当前位置：首页 > news >正文

CANN/asc-devkit L0C到GM数据搬运

news 2026/6/13 17:55:44

L0C到GM数据搬运（DataCopy）

【免费下载链接】asc-devkit本项目是CANN 推出的昇腾AI处理器专用的算子程序开发语言，原生支持C和C++标准规范，主要由类库和语言扩展层构成，提供多层级API，满足多维场景算子开发诉求。项目地址: https://gitcode.com/cann/asc-devkit

产品支持情况

产品	是否支持
Ascend 950PR/Ascend 950DT	√
Atlas A3 训练系列产品/Atlas A3 推理系列产品	√
Atlas A2 训练系列产品/Atlas A2 推理系列产品	√
Atlas 200I/500 A2 推理产品	√
Atlas 推理系列产品AI Core	x
Atlas 推理系列产品Vector Core	x
Atlas 训练系列产品	x

功能说明

头文件路径为："basic_api/kernel_operator_data_copy_intf.h"。

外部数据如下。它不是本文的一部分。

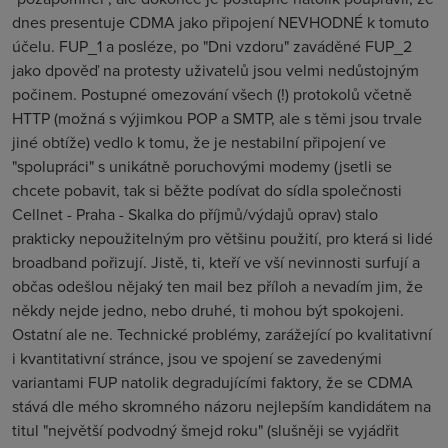
dnes presentuje CDMA jako připojení NEVHODNÉ k tomuto
účelu. FUP_1 a posléze, po "Dni vzdoru" zaváděné FUP_2
jako dpověď na protesty uživatelů jsou velmi nedůstojným
počinem. Postupné omezování všech (!) protokolů včetně
HTTP (možná s výjimkou POP a SMTP, ale s těmi jsou trvale
jiné obtíže) vedlo k tomu, že je nestabilní připojení ve
"spolupráci" s unikátně poruchovými modemy (jsetli se
chcete pobavit, tak si běžte podívat do sídla společnosti
Cellnet - Praha - Skalka do příjmů/výdajů oprav) stalo
prakticky nepoužitelným pro většinu použití, pro která si lidé
broadband pořizují. Jistě, ti, kteří ve vší nevinnosti surfují a
občas odešlou nějaký ten mail bez příloh a nevadím jim, že
někdy nejde jedno, nebo druhé, ti mohou být spokojeni.
Ostatní ale ne. Technické problémy, zarážející po kvalitativní
i kvantitativní stránce, jsou ve spojení se zavedenými
variantami FUP natolik degradujícími faktory, že se CDMA
stává dle mého skromného názoru nejlepším kandidátem na
titul "největší podvodný šmejd roku" (slušněji se vyjádřit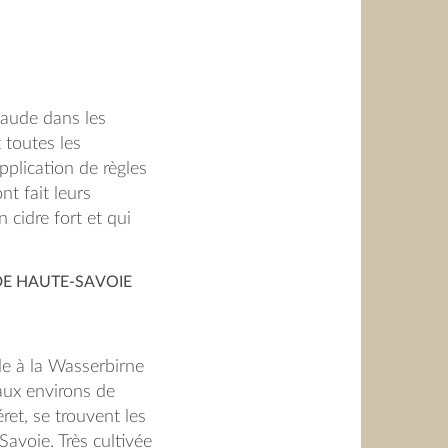
Maude dans les
t toutes les
plication de règles
nt fait leurs
 cidre fort et qui
nnée.
DE HAUTE-SAVOIE
e à la Wasserbirne
'aux environs de
éret, se trouvent les
voie. Très cultivée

矩阵计算的结果存放在L0C Buffer，DataCopy接口用于将结果搬运至Global Memory（GM）中，并且在搬运过程中支持随路格式转换等操作。

以如下产品型号为例：

Atlas A3 训练系列产品/Atlas A3 推理系列产品；

Atlas A2 训练系列产品/Atlas A2 推理系列产品；

下图展示了随路量化、随路ReLU、随路格式转换、随路通道拆分以及随路通道合并的有效组合、中间数据类型和数据路径。下图中的F32->F16与F32->BF16为非量化模式，仅为Cast，其余为随路scalar/tensor量化模式。

图 1L0C2GM流程图

函数原型

DataCopy矩阵搬出接口支持多种随路能力的组合，需要设置不同的寄存器，配合数据搬运指令开启不同的数据搬运能力，对应的接口如下：

数据搬运接口，通路L0C Buffer（CO1）->GM，配合设置寄存器实现量化和ReLU激活，NZ到ND格式的转换，函数原型为：

template <typename T, typename U> __aicore__ inline void DataCopy(const GlobalTensor<T>& dst, const LocalTensor<U>& src, const DataCopyCO12DstParams& intriParams)

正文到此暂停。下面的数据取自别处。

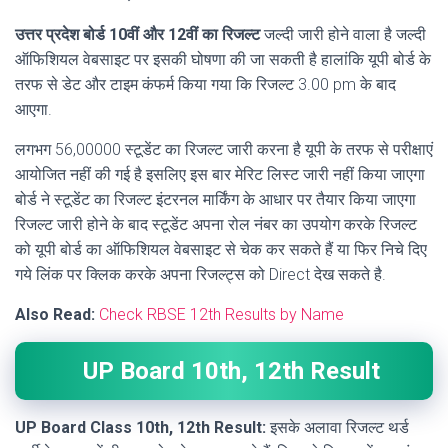
उत्तर प्रदेश बोर्ड 10वीं और 12वीं का रिजल्ट
जल्दी जारी होने वाला है जल्दी
ऑफिशियल वेबसाइट पर इसकी घोषणा की जा सकती है हालांकि यूपी बोर्ड के
तरफ से डेट और टाइम कंफर्म किया गया कि रिजल्ट 3.00 pm के बाद
आएगा.
लगभग 56,00000 स्टूडेंट का रिजल्ट जारी करना है यूपी के तरफ से परीक्षाएं
आयोजित नहीं की गई है इसलिए इस बार मेरिट लिस्ट जारी नहीं किया जाएगा
बोर्ड ने स्टूडेंट का रिजल्ट इंटरनल मार्किंग के आधार पर तैयार किया जाएगा
रिजल्ट जारी होने के बाद स्टूडेंट अपना रोल नंबर का उपयोग करके रिजल्ट
को यूपी बोर्ड का ऑफिशियल वेबसाइट से चेक कर सकते हैं या फिर निचे दिए
गये लिंक पर क्लिक करके अपना रिजल्ट्स को Direct देख सकते है.
Also Read:
Check RBSE 12th Results by Name
UP Board 10th, 12th Result
UP Board Class 10th, 12th Result:
इसके अलावा रिजल्ट थर्ड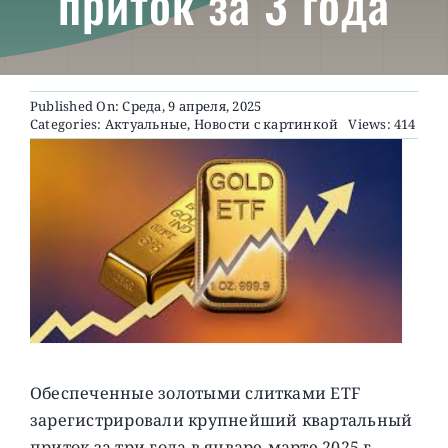
приток за 3 года
О ПРОЕКТЕ
Published On: Среда, 9 апреля, 2025
Categories:
Актуальные
,
Новости с картинкой
Views: 414
Обеспеченные золотыми слитками ETF
зарегистрировали крупнейший квартальный
приток за три года в январе-марте 2025 г,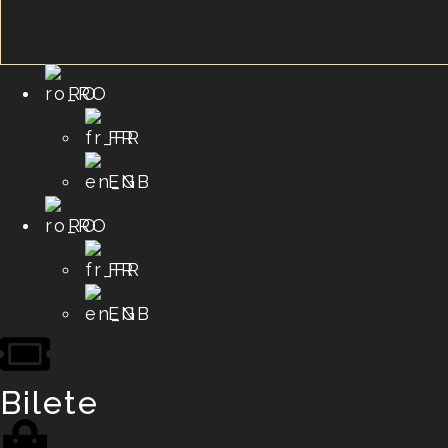
RO
FR
EN
RO
FR
EN
Bilete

SetFixPipeConfig：寄存器设置接口，通过调用该接口设置Vector随路量化，其中tensor的每个元素都代表一个量化参数，启用tensor量化时需要设置。
SetFixpipePreQuantFlag：寄存器设置接口，通过调用该接口设置Scalar随路量化参数，此元素代表整个输出矩阵使用的量化参数，启用Scalar量化时需要设置。
SetFixpipeNz2ndFlag：寄存器设置接口，通过调用该接口设置随路NZ2ND格式转换配置，使用随路NZ2ND需要设置。

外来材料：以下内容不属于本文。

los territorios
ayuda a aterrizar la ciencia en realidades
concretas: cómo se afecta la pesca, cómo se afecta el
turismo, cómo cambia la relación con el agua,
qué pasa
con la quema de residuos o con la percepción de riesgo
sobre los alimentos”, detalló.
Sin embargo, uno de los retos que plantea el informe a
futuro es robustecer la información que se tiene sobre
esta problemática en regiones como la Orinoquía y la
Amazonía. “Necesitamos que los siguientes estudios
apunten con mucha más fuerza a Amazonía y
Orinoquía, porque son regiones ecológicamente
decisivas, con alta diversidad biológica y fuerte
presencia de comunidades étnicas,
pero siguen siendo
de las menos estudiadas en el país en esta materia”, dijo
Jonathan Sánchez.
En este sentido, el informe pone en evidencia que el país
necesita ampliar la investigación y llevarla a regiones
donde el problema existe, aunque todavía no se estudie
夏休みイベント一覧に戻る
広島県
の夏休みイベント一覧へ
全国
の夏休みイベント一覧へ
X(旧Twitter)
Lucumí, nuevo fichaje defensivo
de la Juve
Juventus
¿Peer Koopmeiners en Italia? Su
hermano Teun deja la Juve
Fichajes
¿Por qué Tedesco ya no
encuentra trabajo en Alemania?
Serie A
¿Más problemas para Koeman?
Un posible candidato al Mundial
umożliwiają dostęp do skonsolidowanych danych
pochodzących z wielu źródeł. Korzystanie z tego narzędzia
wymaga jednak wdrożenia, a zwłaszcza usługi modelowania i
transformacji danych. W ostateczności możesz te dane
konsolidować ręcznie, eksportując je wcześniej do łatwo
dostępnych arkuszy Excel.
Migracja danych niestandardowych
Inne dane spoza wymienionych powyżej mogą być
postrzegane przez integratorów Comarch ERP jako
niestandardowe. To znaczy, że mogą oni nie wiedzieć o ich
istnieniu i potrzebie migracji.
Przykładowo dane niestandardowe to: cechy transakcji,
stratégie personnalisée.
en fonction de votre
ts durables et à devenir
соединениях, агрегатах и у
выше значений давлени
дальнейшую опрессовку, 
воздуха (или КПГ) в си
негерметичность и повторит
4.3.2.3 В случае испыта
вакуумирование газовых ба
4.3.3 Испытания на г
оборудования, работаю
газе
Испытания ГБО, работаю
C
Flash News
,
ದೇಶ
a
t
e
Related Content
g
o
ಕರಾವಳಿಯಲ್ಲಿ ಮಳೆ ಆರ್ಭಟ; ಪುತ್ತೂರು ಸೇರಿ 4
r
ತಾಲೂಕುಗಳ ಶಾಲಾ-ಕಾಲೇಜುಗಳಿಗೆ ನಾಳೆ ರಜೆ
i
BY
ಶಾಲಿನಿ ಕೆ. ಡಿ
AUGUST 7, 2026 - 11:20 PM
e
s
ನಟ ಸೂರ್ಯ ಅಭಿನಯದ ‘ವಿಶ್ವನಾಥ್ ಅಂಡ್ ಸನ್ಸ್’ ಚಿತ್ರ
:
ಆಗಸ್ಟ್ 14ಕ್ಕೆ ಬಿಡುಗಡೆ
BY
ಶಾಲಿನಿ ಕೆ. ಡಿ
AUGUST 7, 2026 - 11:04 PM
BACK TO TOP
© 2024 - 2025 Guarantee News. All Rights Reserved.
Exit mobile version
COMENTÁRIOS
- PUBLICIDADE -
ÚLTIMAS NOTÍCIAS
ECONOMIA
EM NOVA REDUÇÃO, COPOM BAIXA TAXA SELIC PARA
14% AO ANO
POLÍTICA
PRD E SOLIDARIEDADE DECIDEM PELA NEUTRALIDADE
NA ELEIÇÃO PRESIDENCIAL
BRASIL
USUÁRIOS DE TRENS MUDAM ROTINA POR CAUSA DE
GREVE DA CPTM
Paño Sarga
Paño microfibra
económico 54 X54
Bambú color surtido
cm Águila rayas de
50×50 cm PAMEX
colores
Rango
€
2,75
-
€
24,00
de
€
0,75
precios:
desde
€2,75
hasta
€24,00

针对Atlas 200I/500 A2 推理产品，还支持如下两个接口：

SetFixPipeClipRelu：寄存器设置接口，通过调用该接口设置ClipReLU操作的最大值。
SetFixPipeAddr：寄存器设置接口，通过调用该接口设置Elementwise操作时LocalTensor的地址。

参数说明

表 1数据搬运DataCopy模板参数说明

参数名	描述
T	目的操作数的数据类型。支持的数据类型请参考数据类型。
U	源操作数的数据类型。支持的数据类型请参考数据类型。

表 2数据搬运DataCopy接口参数说明

参数名称	输入/输出	含义
dst	输出	目的操作数，类型为GlobalTensor，数据格式为NZ、ND格式，ND地址要求满足1字节对齐，NZ地址需要满足32字节对齐。
src	输入	源操作数，类型为LocalTensor，支持的物理地址为L0C Buffer（TPosition为CO1），为Mmad接口计算的结果。数据格式为NZ格式，地址需要满足6对齐。
intriParams	输入	搬运参数，类型为DataCopyCO12DstParams。具体定义请参考${INSTALL_DIR}/include/ascendc/basic_api/interface/kernel_struct_data_copy.h，${INSTALL_DIR}请替换为CANN软件安装后文件存储路径。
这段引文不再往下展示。